That challenge now confronts government authorities and community organizations in Tijuana and the surrounding state of Baja California. And they are worried.
Tijuana, long a migratory gateway to the United States, supports a constellation of migrant shelters. But most have capacity for only scores at a time, not hundreds and certainly not thousands. And on Wednesday, migrants’ advocates said the shelters were already half full — days before the majority of the caravan was to arrive.
César Anibal Palencia Chávez, Tijuana’s director of migrant services, said Wednesday there were some 2,800 migrants not related to the caravan waiting their turn to apply for asylum at the United States border, with many of them filling the shelters. In addition, there were another 130 Mexican deportees, many also staying in the shelters.
Mr. Palencia said he had appealed to the federal government for assistance but had not received any.
“The federal government is not accompanying us,” he said outside a soup kitchen and shelter in downtown Tijuana. “It’s worrisome for a city to be left alone.”
Tijuana and the state of Baja California recently weathered what migrants’ and human rights advocates described as a humanitarian crisis related to another mass migration.
Haitian migrants, most of them traveling from Brazil, streamed into Tijuana in 2016 and 2017 in hopes of crossing into the United States. But a change in United States policy toward Haitian immigrants effectively shut the border to many, causing a backup in Tijuana.

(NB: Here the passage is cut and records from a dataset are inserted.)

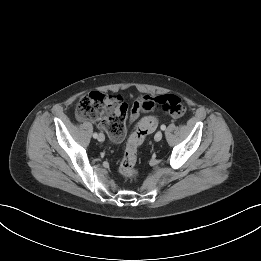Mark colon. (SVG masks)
<instances>
[{
  "label": "colon",
  "instance_id": "1",
  "mask_svg": "<svg viewBox=\"0 0 261 261\" xmlns=\"http://www.w3.org/2000/svg\"><path fill=\"white\" fill-rule=\"evenodd\" d=\"M145 106L152 110L160 107L172 117H181L186 112V107L181 98L173 94L156 96ZM127 111L126 103L119 96L101 92H91L82 96L76 107V114L80 120L100 119L101 128L116 143L127 136L128 132L125 128ZM156 126L157 121L154 117H145L136 124L119 164V172L123 177L131 180L137 177L138 149L146 136L153 132Z\"/></svg>",
  "mask_w": 261,
  "mask_h": 261
}]
</instances>
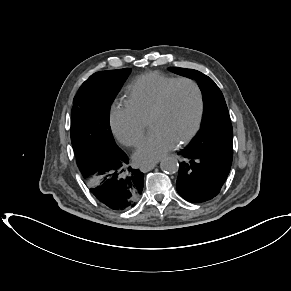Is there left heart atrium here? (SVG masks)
Here are the masks:
<instances>
[{"label":"left heart atrium","mask_w":291,"mask_h":291,"mask_svg":"<svg viewBox=\"0 0 291 291\" xmlns=\"http://www.w3.org/2000/svg\"><path fill=\"white\" fill-rule=\"evenodd\" d=\"M176 145L177 141L173 137L165 132L155 131L138 146L134 160L141 165L155 163Z\"/></svg>","instance_id":"39dd6f15"}]
</instances>
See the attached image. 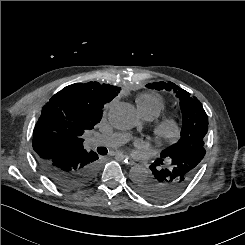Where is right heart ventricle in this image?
Wrapping results in <instances>:
<instances>
[{"mask_svg": "<svg viewBox=\"0 0 245 245\" xmlns=\"http://www.w3.org/2000/svg\"><path fill=\"white\" fill-rule=\"evenodd\" d=\"M137 109L142 117H158L165 109L164 98L155 93H143L136 99Z\"/></svg>", "mask_w": 245, "mask_h": 245, "instance_id": "e07e8e85", "label": "right heart ventricle"}]
</instances>
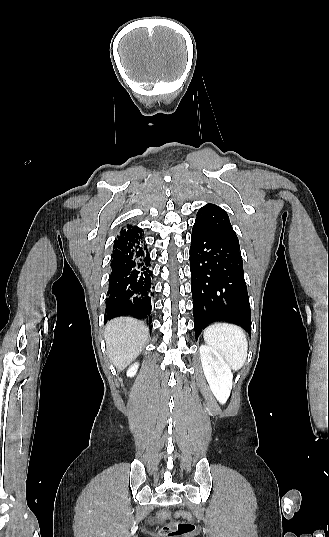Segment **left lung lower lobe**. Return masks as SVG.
<instances>
[{
	"label": "left lung lower lobe",
	"instance_id": "1",
	"mask_svg": "<svg viewBox=\"0 0 329 537\" xmlns=\"http://www.w3.org/2000/svg\"><path fill=\"white\" fill-rule=\"evenodd\" d=\"M196 339L214 322H229L251 334V310L240 246L195 223L190 246Z\"/></svg>",
	"mask_w": 329,
	"mask_h": 537
}]
</instances>
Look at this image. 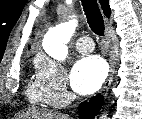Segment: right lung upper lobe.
<instances>
[{
    "label": "right lung upper lobe",
    "mask_w": 142,
    "mask_h": 119,
    "mask_svg": "<svg viewBox=\"0 0 142 119\" xmlns=\"http://www.w3.org/2000/svg\"><path fill=\"white\" fill-rule=\"evenodd\" d=\"M100 3H101L102 9H103L105 15L107 17H109L111 11H110V7H109V4H108V0H100Z\"/></svg>",
    "instance_id": "right-lung-upper-lobe-1"
}]
</instances>
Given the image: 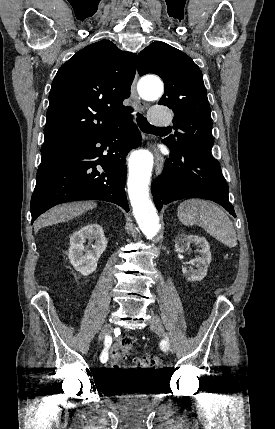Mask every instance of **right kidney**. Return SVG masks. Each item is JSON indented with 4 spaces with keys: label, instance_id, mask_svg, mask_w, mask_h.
Returning <instances> with one entry per match:
<instances>
[{
    "label": "right kidney",
    "instance_id": "obj_1",
    "mask_svg": "<svg viewBox=\"0 0 275 429\" xmlns=\"http://www.w3.org/2000/svg\"><path fill=\"white\" fill-rule=\"evenodd\" d=\"M106 247L103 228L99 224H87L70 236L68 258L76 271L88 276L95 271Z\"/></svg>",
    "mask_w": 275,
    "mask_h": 429
}]
</instances>
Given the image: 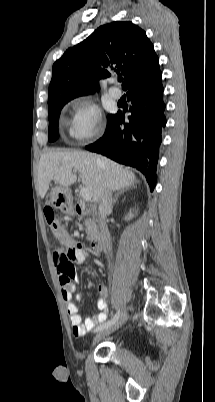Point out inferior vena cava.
Instances as JSON below:
<instances>
[{"mask_svg": "<svg viewBox=\"0 0 215 402\" xmlns=\"http://www.w3.org/2000/svg\"><path fill=\"white\" fill-rule=\"evenodd\" d=\"M112 203V193L108 188H105L99 201V224L102 237L109 252L111 250V243L108 228L106 225V216L112 211Z\"/></svg>", "mask_w": 215, "mask_h": 402, "instance_id": "602c4592", "label": "inferior vena cava"}]
</instances>
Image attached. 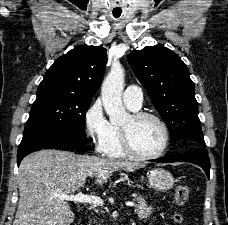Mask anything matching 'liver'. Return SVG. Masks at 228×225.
I'll return each mask as SVG.
<instances>
[{
    "label": "liver",
    "mask_w": 228,
    "mask_h": 225,
    "mask_svg": "<svg viewBox=\"0 0 228 225\" xmlns=\"http://www.w3.org/2000/svg\"><path fill=\"white\" fill-rule=\"evenodd\" d=\"M137 163L108 161L68 151H36L21 161L18 173L19 205L13 225H71L67 201L56 195H75L87 177L104 185L115 171H134Z\"/></svg>",
    "instance_id": "1"
}]
</instances>
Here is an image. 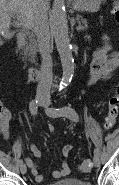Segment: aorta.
<instances>
[{"mask_svg":"<svg viewBox=\"0 0 119 185\" xmlns=\"http://www.w3.org/2000/svg\"><path fill=\"white\" fill-rule=\"evenodd\" d=\"M50 25L62 63L63 77L61 85L63 86L71 81L74 73V60L68 37L64 0H54L50 15Z\"/></svg>","mask_w":119,"mask_h":185,"instance_id":"762f6f07","label":"aorta"}]
</instances>
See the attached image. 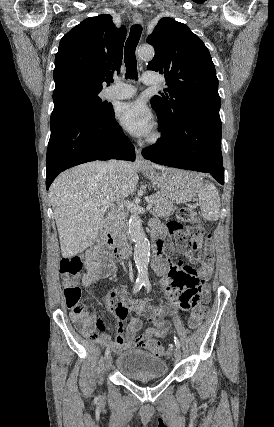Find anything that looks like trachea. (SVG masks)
I'll list each match as a JSON object with an SVG mask.
<instances>
[{
	"label": "trachea",
	"instance_id": "obj_1",
	"mask_svg": "<svg viewBox=\"0 0 274 427\" xmlns=\"http://www.w3.org/2000/svg\"><path fill=\"white\" fill-rule=\"evenodd\" d=\"M142 33L141 25H133L131 27L129 37L124 47V61L126 66L125 78L137 79V60L135 56V50L139 43V39Z\"/></svg>",
	"mask_w": 274,
	"mask_h": 427
}]
</instances>
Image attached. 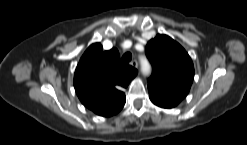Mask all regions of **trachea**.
I'll list each match as a JSON object with an SVG mask.
<instances>
[{"label": "trachea", "instance_id": "1", "mask_svg": "<svg viewBox=\"0 0 247 145\" xmlns=\"http://www.w3.org/2000/svg\"><path fill=\"white\" fill-rule=\"evenodd\" d=\"M131 59H132V54L130 52H127L122 56V61L124 63H129Z\"/></svg>", "mask_w": 247, "mask_h": 145}]
</instances>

At the peak of the crisis, at least 4,500 Haitians were stuck in Tijuana, with civil society groups and individuals assuming most of the burden of caring for them.

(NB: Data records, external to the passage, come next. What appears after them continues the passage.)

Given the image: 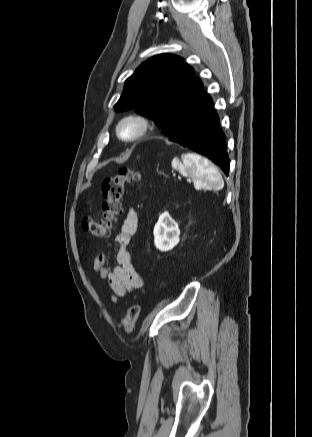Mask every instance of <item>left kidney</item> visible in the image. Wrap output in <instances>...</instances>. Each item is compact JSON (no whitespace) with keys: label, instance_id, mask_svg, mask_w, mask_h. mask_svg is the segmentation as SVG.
<instances>
[{"label":"left kidney","instance_id":"5707ae66","mask_svg":"<svg viewBox=\"0 0 312 437\" xmlns=\"http://www.w3.org/2000/svg\"><path fill=\"white\" fill-rule=\"evenodd\" d=\"M154 244L160 251H169L179 243L178 224L168 212L160 215L154 227Z\"/></svg>","mask_w":312,"mask_h":437}]
</instances>
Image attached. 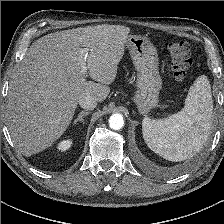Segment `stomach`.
Segmentation results:
<instances>
[{
	"label": "stomach",
	"mask_w": 224,
	"mask_h": 224,
	"mask_svg": "<svg viewBox=\"0 0 224 224\" xmlns=\"http://www.w3.org/2000/svg\"><path fill=\"white\" fill-rule=\"evenodd\" d=\"M138 72L133 101L140 114H147L159 102L162 80L155 46L145 37L129 35L125 42Z\"/></svg>",
	"instance_id": "stomach-1"
}]
</instances>
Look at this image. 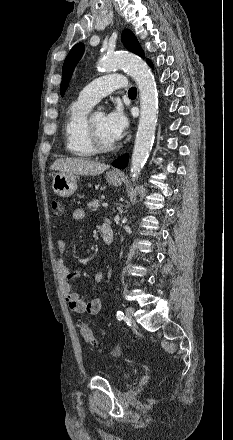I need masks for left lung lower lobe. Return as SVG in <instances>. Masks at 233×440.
<instances>
[{"label": "left lung lower lobe", "instance_id": "obj_1", "mask_svg": "<svg viewBox=\"0 0 233 440\" xmlns=\"http://www.w3.org/2000/svg\"><path fill=\"white\" fill-rule=\"evenodd\" d=\"M147 62L152 67V63L149 60H147ZM128 160H129V155L124 154L121 157H119L112 165L117 168H125L127 166Z\"/></svg>", "mask_w": 233, "mask_h": 440}]
</instances>
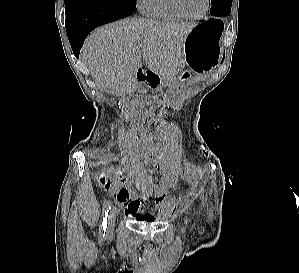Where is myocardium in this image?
Returning a JSON list of instances; mask_svg holds the SVG:
<instances>
[{
	"label": "myocardium",
	"instance_id": "obj_1",
	"mask_svg": "<svg viewBox=\"0 0 299 273\" xmlns=\"http://www.w3.org/2000/svg\"><path fill=\"white\" fill-rule=\"evenodd\" d=\"M206 1V5H205V9L204 11L198 15V16H192L190 14H188L185 9L182 6L181 0H173V3L176 7V9L185 17L191 20H200L202 19L208 12L209 7H210V0H205Z\"/></svg>",
	"mask_w": 299,
	"mask_h": 273
}]
</instances>
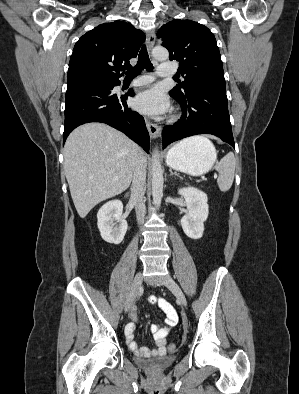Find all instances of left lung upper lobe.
<instances>
[{
	"label": "left lung upper lobe",
	"mask_w": 299,
	"mask_h": 394,
	"mask_svg": "<svg viewBox=\"0 0 299 394\" xmlns=\"http://www.w3.org/2000/svg\"><path fill=\"white\" fill-rule=\"evenodd\" d=\"M169 51V59L179 61L178 72L184 78L170 93L181 98L197 82H224L223 64L213 33L191 20L174 19L157 33Z\"/></svg>",
	"instance_id": "1"
}]
</instances>
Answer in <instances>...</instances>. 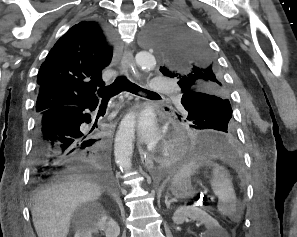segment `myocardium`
<instances>
[{"mask_svg":"<svg viewBox=\"0 0 297 237\" xmlns=\"http://www.w3.org/2000/svg\"><path fill=\"white\" fill-rule=\"evenodd\" d=\"M173 148V144L169 140H164L162 146H161V153L164 156H167L170 154L171 150Z\"/></svg>","mask_w":297,"mask_h":237,"instance_id":"myocardium-1","label":"myocardium"}]
</instances>
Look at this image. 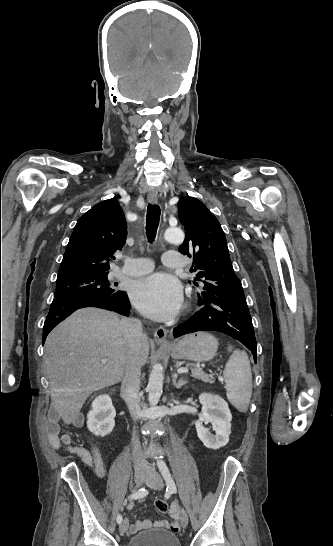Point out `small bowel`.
Segmentation results:
<instances>
[{"label":"small bowel","instance_id":"c3829d8e","mask_svg":"<svg viewBox=\"0 0 333 546\" xmlns=\"http://www.w3.org/2000/svg\"><path fill=\"white\" fill-rule=\"evenodd\" d=\"M81 421L80 419L74 421V425H80ZM48 440L49 443L54 447H63L73 453H76L81 457L83 462L91 468L97 475H103L104 468L102 459L99 453V450L95 443H92L91 450H87L83 447L74 446L72 443V439L68 434H61V429L59 425V418L58 417H52L50 418L48 422ZM128 509H131L133 507V503L130 502L127 505ZM170 515L172 518V523H169L166 520H162L158 522V525L161 527H172L173 531H178V519H179V510L178 505L175 503L171 506L170 509ZM152 525L151 521H143L137 519L130 527L129 531L131 533H135L139 531L140 529H143L145 527H149Z\"/></svg>","mask_w":333,"mask_h":546}]
</instances>
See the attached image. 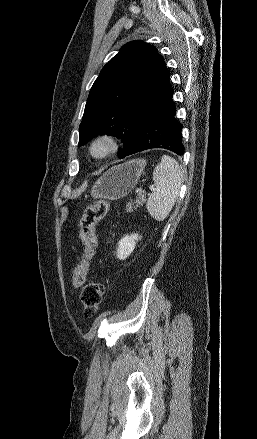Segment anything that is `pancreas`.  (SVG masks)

Now, with more than that number of migrants expected to gather in Tijuana and other northern Baja California municipalities in the coming days, the authorities could face a more severe situation.
“We feel that the same or worse is going to happen,” Mr. Palencia said. Mexico’s Interior Ministry declined to comment on the matter.
Meanwhile, the migrants who have arrived faced an array of difficult choices. First and foremost: Where to sleep?
Olvin Joel Lobo Reyes, 21, who said he left Honduras because of poverty and was seeking a job in the United States, arrived on Tuesday among a group of about 350 caravan migrants. He spent the night in a small shelter in downtown Tijuana that had no running water, and was planning to try his luck on Wednesday in Playas, a borough in western Tijuana.
As for achieving his goal of getting a job in the United States, he had not figured out how he was going to do that. He was planning to wait for the bulk of the caravan to arrive because his understanding was that the group would march to the border en masse “and see what Trump says.”
He, like many migrants, hoped that the force of the gesture would persuade the American authorities to relent and let them in. If that didn’t happen, he had a Plan B: to stay in Mexico and look for work. And even a Plan C: to sneak across the American border with the aid of a smuggler.
For now, however, he was going to bide his time and figure out the best move.
“Thanks to God, we made it,” he said. “All will be defined here.”